Re: [Pearg] Call for adoption: draft-learmonth-pearg-safe-internet-measurement-02.txt

I have reviewed this document and while I think some of the advice
here is potentially useful, I don't think the recommendations really
match what's current practice or what's practical. As such, I don't
think it should be adopted without quite a bit more work.

As background, here is a partial list of the kinds of studies that
are commonly done:

- A/B tests of browser behavior where we randomize users into
  a control and treatment group and then measure some parameter
  (e.g., connection success rate) under normal browsing usage.
  This kind of A/B test is standard practice for many browser
  features, at least for Chrome and Firefox.
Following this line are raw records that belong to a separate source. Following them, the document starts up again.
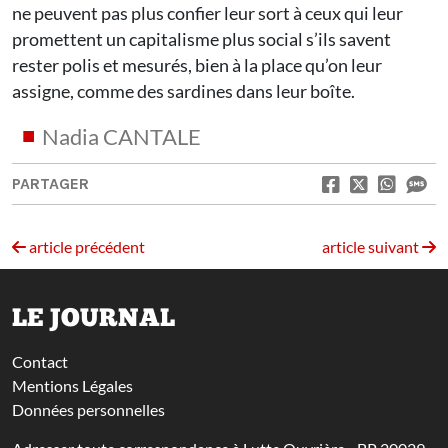
ne peuvent pas plus confier leur sort à ceux qui leur
promettent un capitalisme plus social s’ils savent
rester polis et mesurés, bien à la place qu’on leur
assigne, comme des sardines dans leur boîte.
Nadia CANTALE
PARTAGER
article précédent
article suivant
LE JOURNAL
Contact
Mentions Légales
Données personnelles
See:
  https://textslashplain.com/2017/10/18/chrome-field-trials/
  https://support.mozilla.org/en-US/kb/shield

- Forced tests where we have the browser perform some action
  (e.g., connect to a server) with various parameters and
  measure differences between the parameter settings.
  This is less common, but we used these during the roll out
  of TLS 1.3 and are currently using these for DoH.
  See:
https://blog.mozilla.org/futurereleases/2018/11/27/next-steps-in-dns-over-https-testing/

- Studies where we use an ad network to initiate some behavior
  in the browser. This is pretty common approach when you don't
  control a browser measurement platform. See, for instance:
  https://labs.apnic.net/?p=341

https://www.usenix.org/conference/usenixsecurity13/technical-sessions/paper/lian

- Wide-scale scans (e.g., https://zmap.io/).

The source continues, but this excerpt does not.